Perhaps you’re considering the transition to a vegetarian diet, or you already following vegat diet, and want to make your diet more balanced and rational – our article will help you understand what are the benefits and risks of this style of diet and how to make the most useful of it.
There are many options and sub-options of a vegetarian diet. Here are some of them:
Vegan – strict vegetarian diet eliminates animal products. Includes fruits, vegetables, grains, nuts and legumes;
lacto-ovo-vegetarian (or just lacto, just ovo -) is the same, plus milk, dairy products and eggs;
fish-and-vegetarian – same set of products plus added fish;
There are many ethical, moral and dietary considerations that can encourage a person to take one or another form of a vegetarian diet. To follow it – is a matter of choice.
It may also be noted that the older you are, the more benefit can be fromlacto – ovo-vegetarian diet, reducing consumption of red meat and animal fats.

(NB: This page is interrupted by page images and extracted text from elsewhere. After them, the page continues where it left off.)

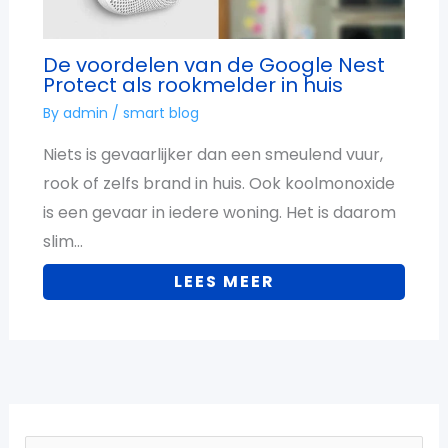
De voordelen van de Google Nest
Protect als rookmelder in huis
By
admin
/
smart blog
Niets is gevaarlijker dan een smeulend vuur,
rook of zelfs brand in huis. Ook koolmonoxide
is een gevaar in iedere woning. Het is daarom
slim…
LEES MEER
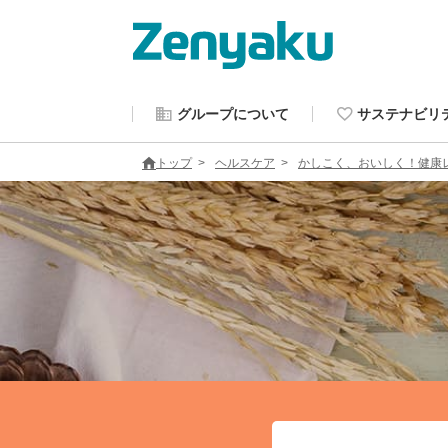
グループについて
サステナビリ
トップ
ヘルスケア
かしこく、おいしく！健康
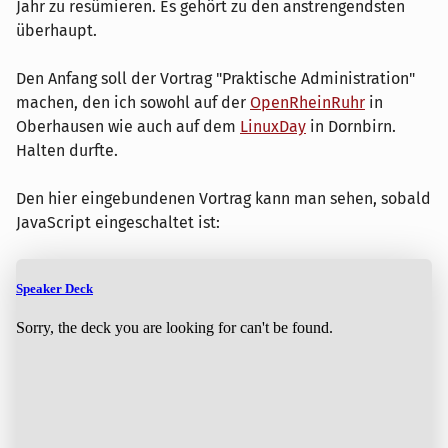
Jahr zu resümieren. Es gehört zu den anstrengendsten
überhaupt.
Den Anfang soll der Vortrag "Praktische Administration"
machen, den ich sowohl auf der
OpenRheinRuhr
in
Oberhausen wie auch auf dem
LinuxDay
in Dornbirn.
Halten durfte.
Den hier eingebundenen Vortrag kann man sehen, sobald
JavaScript eingeschaltet ist:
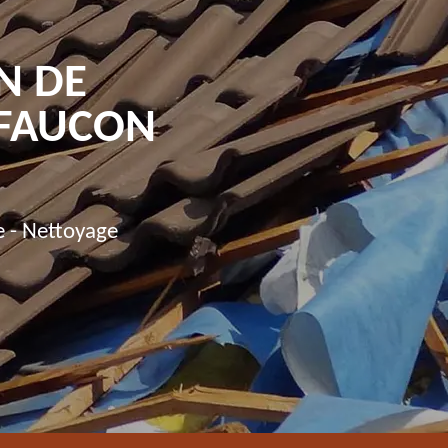
N DE
TFAUCON
e - Nettoyage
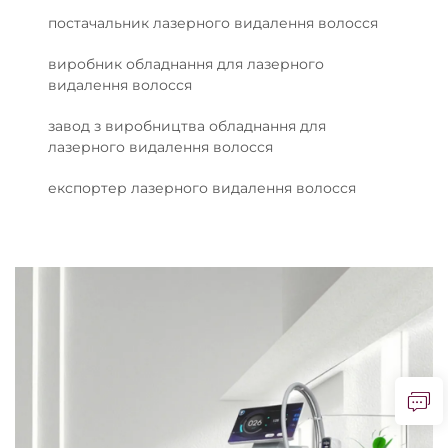
постачальник лазерного видалення волосся
виробник обладнання для лазерного
видалення волосся
завод з виробництва обладнання для
лазерного видалення волосся
експортер лазерного видалення волосся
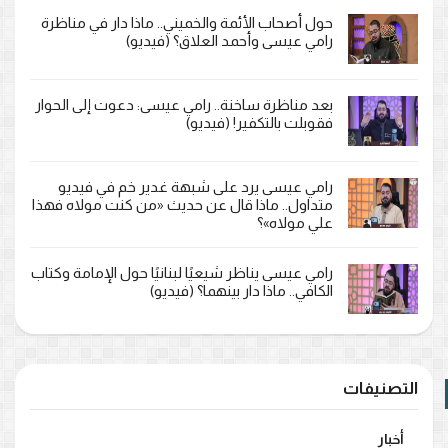
حول أصحاب الأئمة والخميني.. ماذا دار في مناظرة
رامي عيسى وأحمد العلاق؟ (فيديو)
بعد مناظرة ساخنة.. رامي عيسى: دعوت إلى الحوار
فقوبلت بالتكفير! (فيديو)
رامي عيسى يرد على شبهة غدير خم في فيديو
متداول.. ماذا قال عن حديث «من كنت مولاه فهذا
علي مولاه»؟
رامي عيسى يناظر شيعيًا لبنانيًا حول الإمامة وكتاب
الكافي.. ماذا دار بينهما؟ (فيديو)
التصنيفات
أخبار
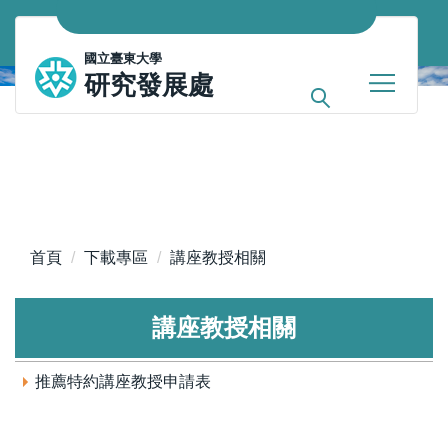
跳
到
國立臺東大學
主
研究發展處
要
內
容
區
首頁
下載專區
講座教授相關
講座教授相關
推薦特約講座教授申請表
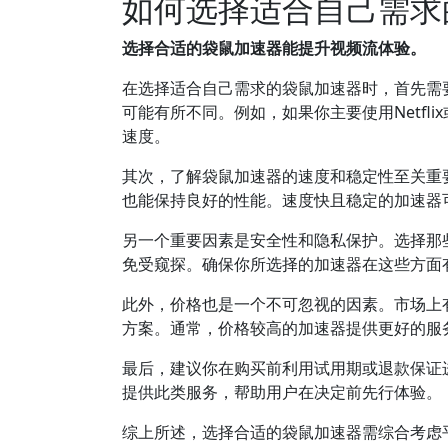
如何选择适合自己需求
选择合适的袋鼠加速器能提升视频流体验。
在选择适合自己需求的袋鼠加速器时，首先需
可能有所不同。例如，如果你主要使用Netfli
速度。
其次，了解袋鼠加速器的速度和稳定性至关重
也能保持良好的性能。速度快且稳定的加速器
另一个重要因素是安全性和隐私保护。选择那
免受窥探。确保你所选择的加速器在这些方面
此外，价格也是一个不可忽视的因素。市场上
方案。通常，价格较高的加速器提供更好的服
最后，建议你在购买前利用试用期或退款保证
提供此类服务，帮助用户在决定前先行体验。
综上所述，选择合适的袋鼠加速器需综合考虑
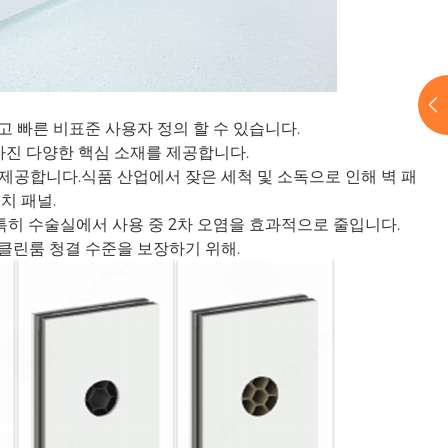
고 빠른 비표준 사용자 정의 할 수 있습니다.
 가진 다양한 핵심 소재를 제공합니다.
 제공합니다.식품 산업에서 잦은 세척 및 소독으로 인해 벽 패
치 패널
.
 특히 수술실에서 사용 중 2차 오염을 효과적으로 줄입니다.
클린룸 청결 수준을 보장하기 위해.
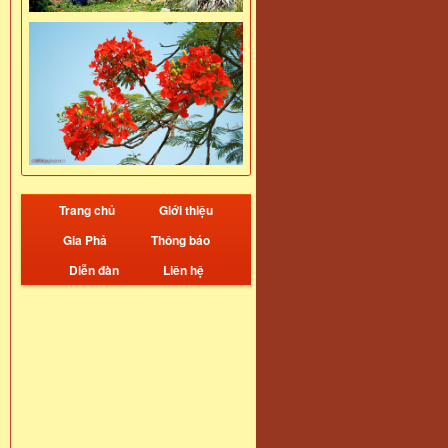
Trang chủ
Giới thiệu
Gia Phả
Thông báo
Diễn đàn
Liên hệ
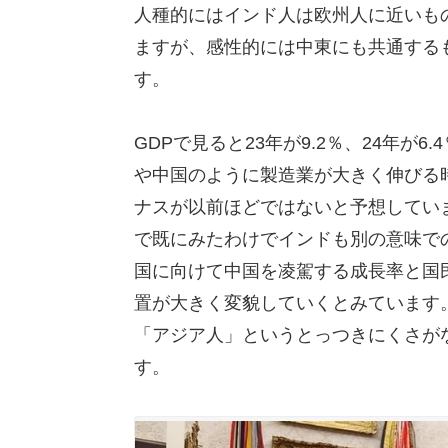
人種的にはインド人は欧州人に近いも
ますが、感性的には中東にも共通する
す。
GDPで見ると23年が9.2％、24年が
や中国のように製造業が大きく伸びる
ナスが以前ほどではないと予想してい
で既にみたわけでインドも別の意味で
国に向けて中国を凌駕する成長率と国
置が大きく変貌していくとみています
「アジア人」というとっつきにくさが
す。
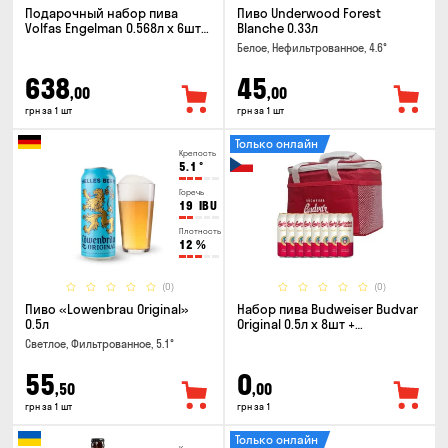
Подарочный набор пива
Пиво Underwood Forest
Volfas Engelman 0.568л x 6шт +
Blanche 0.33л
бокал 0.568л
Белое, Нефильтрованное, 4.6°
638
45
,00
,00
грн за 1 шт
грн за 1 шт
Только онлайн
Крепость
5.1
°
Горечь
19
IBU
Плотность
12
%
(0)
(0)
Пиво «Lowenbrau Original»
Набор пива Budweiser Budvar
0.5л
Original 0.5л x 8шт +
термосумка
Светлое, Фильтрованное, 5.1°
55
0
,50
,00
грн за 1 шт
грн за 1
Только онлайн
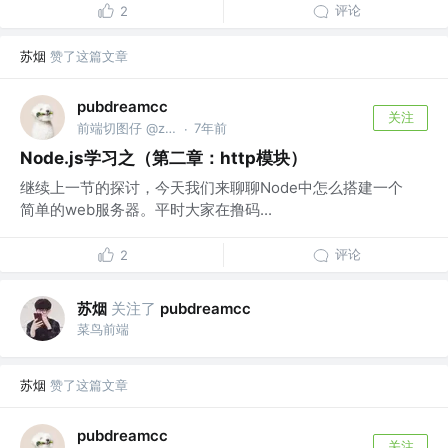
评论
2
苏烟
赞了这篇文章
pubdreamcc
关注
前端切图仔 @zuolin
7年前
·
Node.js学习之（第二章：http模块）
继续上一节的探讨，今天我们来聊聊Node中怎么搭建一个
简单的web服务器。平时大家在撸码...
评论
2
苏烟
关注了
pubdreamcc
菜鸟前端
苏烟
赞了这篇文章
pubdreamcc
关注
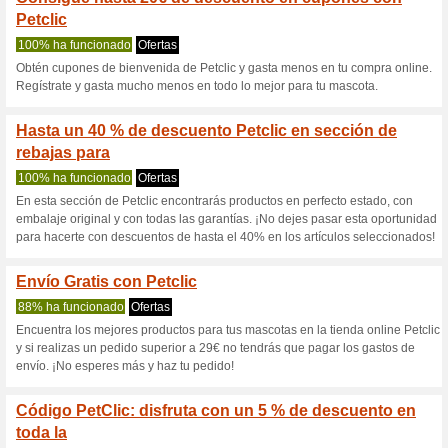
Petclic.es cup
5 ofertas actuales
60 ofertas 
Filtrado:
Encuesta:
Ir a
www.petclic.es
Reciba las alertas relativas 
cupones que acaban de ser ag
esta tienda..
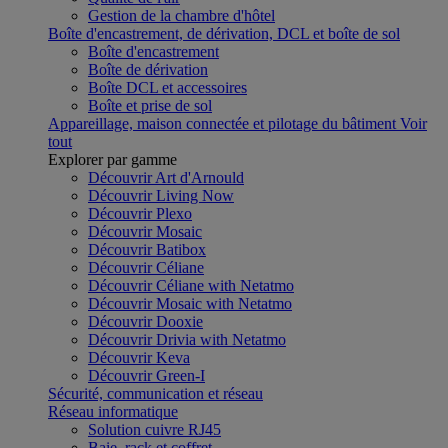
Gestion de la chambre d'hôtel
Boîte d'encastrement, de dérivation, DCL et boîte de sol
Boîte d'encastrement
Boîte de dérivation
Boîte DCL et accessoires
Boîte et prise de sol
Appareillage, maison connectée et pilotage du bâtiment
Voir
tout
Explorer par gamme
Découvrir Art d'Arnould
Découvrir Living Now
Découvrir Plexo
Découvrir Mosaic
Découvrir Batibox
Découvrir Céliane
Découvrir Céliane with Netatmo
Découvrir Mosaic with Netatmo
Découvrir Dooxie
Découvrir Drivia with Netatmo
Découvrir Keva
Découvrir Green-I
Sécurité, communication et réseau
Réseau informatique
Solution cuivre RJ45
Baie, rack et coffret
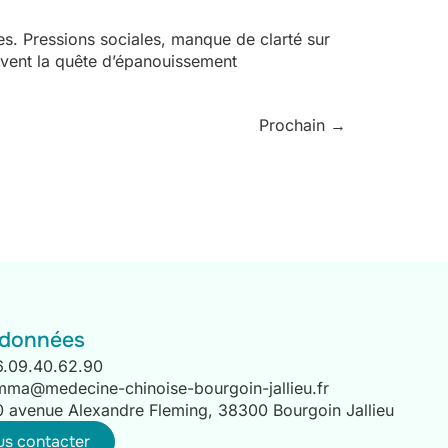
s. Pressions sociales, manque de clarté sur
ouvent la quête d’épanouissement
Prochain
→
données
6.09.40.62.90
mma@medecine-chinoise-bourgoin-jallieu.fr
0 avenue Alexandre Fleming, 38300 Bourgoin Jallieu
s contacter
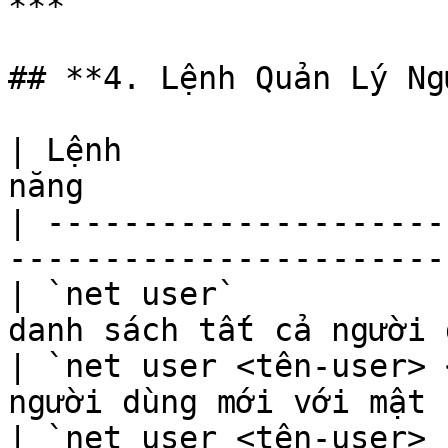
***

## **4. Lệnh Quản Lý Ng
| Lệnh                 
năng                   
| ---------------------
-----------------------
| `net user`           
danh sách tất cả người 
| `net user <tên-user> 
người dùng mới với mật 
| `net user <tên-user> 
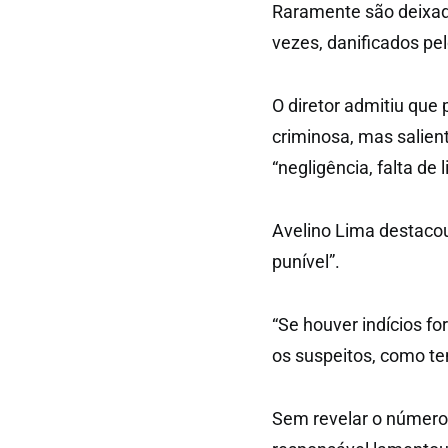
Raramente são deixado
vezes, danificados pel
O diretor admitiu que
criminosa, mas salie
“negligência, falta de
Avelino Lima destaco
punível”.
“Se houver indícios f
os suspeitos, como te
Sem revelar o número 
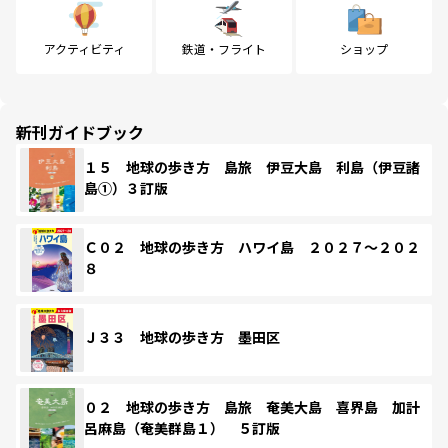
アクティビティ
鉄道・フライト
ショップ
新刊ガイドブック
１５ 地球の歩き方 島旅 伊豆大島 利島（伊豆諸
島①）３訂版
Ｃ０２ 地球の歩き方 ハワイ島 ２０２７～２０２
８
Ｊ３３ 地球の歩き方 墨田区
０２ 地球の歩き方 島旅 奄美大島 喜界島 加計
呂麻島（奄美群島１） ５訂版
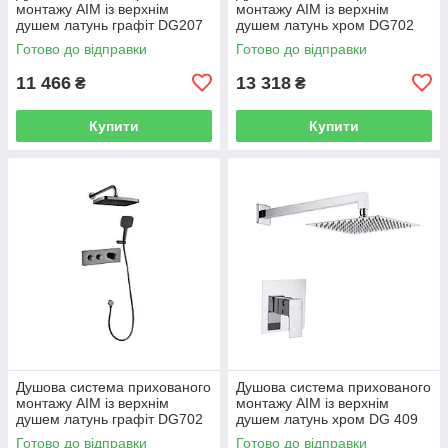
монтажу AIM із верхнім
монтажу AIM із верхнім
душем латунь графіт DG207
душем латунь хром DG702
gun grey
chrome
Готово до відправки
Готово до відправки
11 466
13 318
₴
₴
Купити
Купити
Душова система прихованого
Душова система прихованого
монтажу AIM із верхнім
монтажу AIM із верхнім
душем латунь графіт DG702
душем латунь хром DG 409
gun grey
chrome
Готово до відправки
Готово до відправки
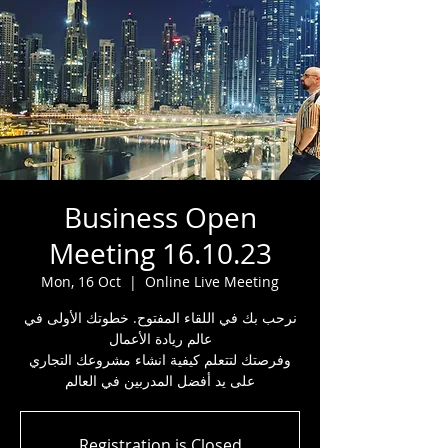
Business Open
Meeting 16.10.23
Mon, 16 Oct
  |  
Online Live Meeting
نرحب بك في اللقاء المفتوح. خطوتك الأولى في
عالم ريادة الأعمال
وفرصتك لتتعلم كيفية انشاء مشروعك التجاري
على يد أفضل المدربين في العالم
Registration is Closed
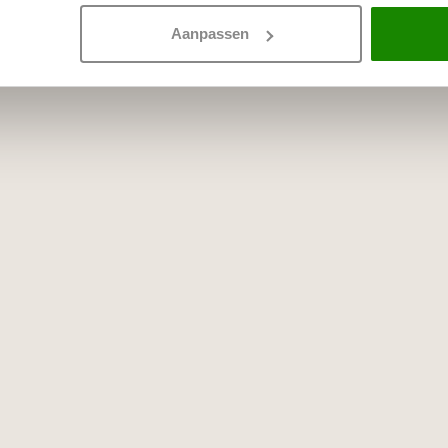
Aanpassen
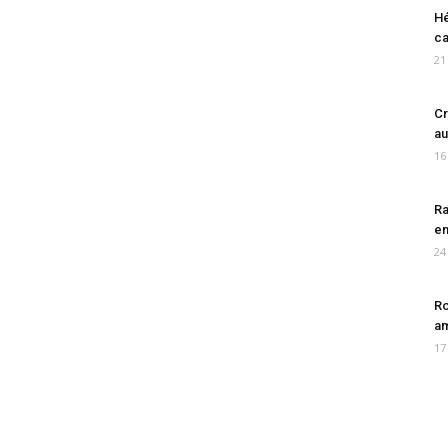
Hé
ca
21
Cr
au
16
Ra
en
24
Ro
am
17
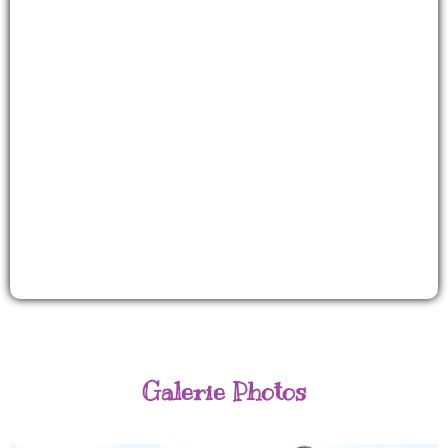
Découvrez nos formules pour sonoriser votre
évènement
Découvrir
Galerie Photos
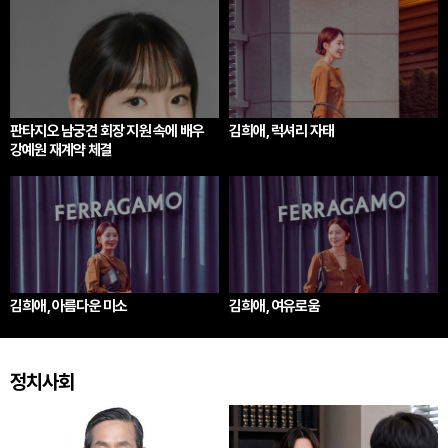
판타지오 남궁견 회장 지원 속에 배우
김희애, 럭셔리 자태
강예원 재계약 체결
김희애, 아름다운 미소
김희애, 여유로움
정치사회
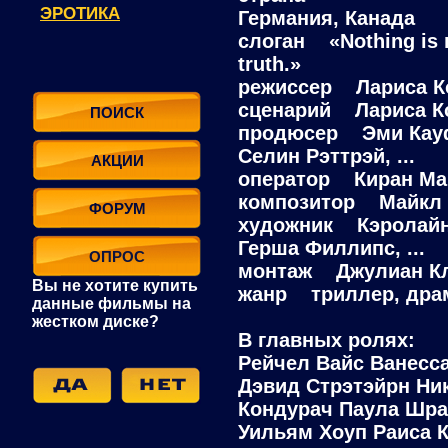
ЭРОТИКА
Германия, Канада
слоган «Nothing is 
truth.»
режиссер Лариса К
сценарий Лариса Кон
ПОИСК
продюсер Эми Кауф
Селин Рэттрэй, ...
АКЦИИ
оператор Киран Ма
композитор Майкл 
ФОРУМ
художник Кэролайн
Герша Филлипс, ...
ОПРОС
монтаж Джулиан К
Вы не хотите купить
жанр триллер, драма
данные фильмы на
жестком диске?
В главных ролях:
Рейчел Вайс Ванесс
Дэвид Стрэтэйрн Ник
Кондурач Паула Шра
Уильям Хоуп Раиса К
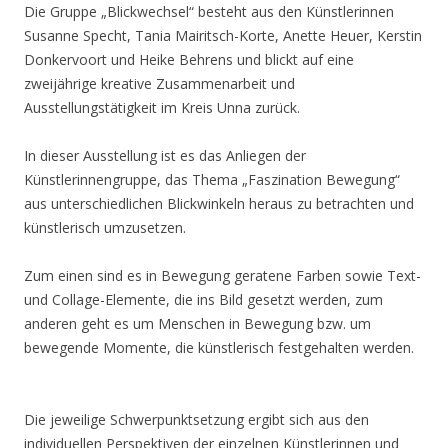
Die Gruppe „Blickwechsel“ besteht aus den Künstlerinnen
Susanne Specht, Tania Mairitsch-Korte, Anette Heuer, Kerstin
Donkervoort und Heike Behrens und blickt auf eine
zweijährige kreative Zusammenarbeit und
Ausstellungstätigkeit im Kreis Unna zurück.
In dieser Ausstellung ist es das Anliegen der
Künstlerinnengruppe, das Thema „Faszination Bewegung“
aus unterschiedlichen Blickwinkeln heraus zu betrachten und
künstlerisch umzusetzen.
Zum einen sind es in Bewegung geratene Farben sowie Text-
und Collage-Elemente, die ins Bild gesetzt werden, zum
anderen geht es um Menschen in Bewegung bzw. um
bewegende Momente, die künstlerisch festgehalten werden.
Die jeweilige Schwerpunktsetzung ergibt sich aus den
individuellen Perspektiven der einzelnen Künstlerinnen und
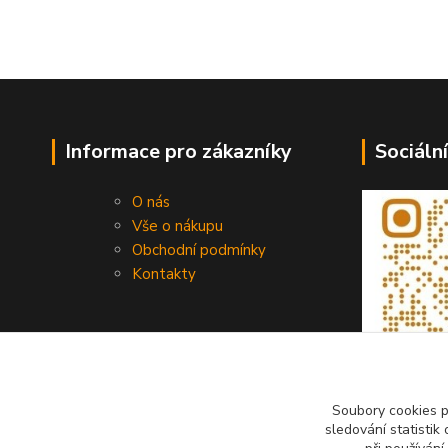
Informace pro zákazníky
Sociální
O nás
Vše o nákupu
Obchodní podmínky
Kontakty
Soubory cookies 
sledování statisti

A well-planned and balanced vegetarian diet may be adequate from the point of view of get all the nutrients we need.
VEGETARIANISM AND WEIGHT LOSS
According to studies, vegetarians have lower average weight than those who eat a mixed food. At the same time, vegetarians often observed lower muscle mass and bone density, which is not a very good phenomenon from both points of view as of health and appearance. Still with weight loss we are not concerned with the weight itself, but more about the percentage of fat in our body.
Overall, losing weight always goes according to common laws, you need a calorie deficit to lose weight, it is important to ensure that you re getting all that your body’s needs, not to lose your health. So if you are planning to lose weight using a vegan diet, all the above mentioned risks should be taken into account twice. What can help to improve nutrition for vegetarians?
To get a more balanced diet, you need to vary your diet and try to get essential nutrients.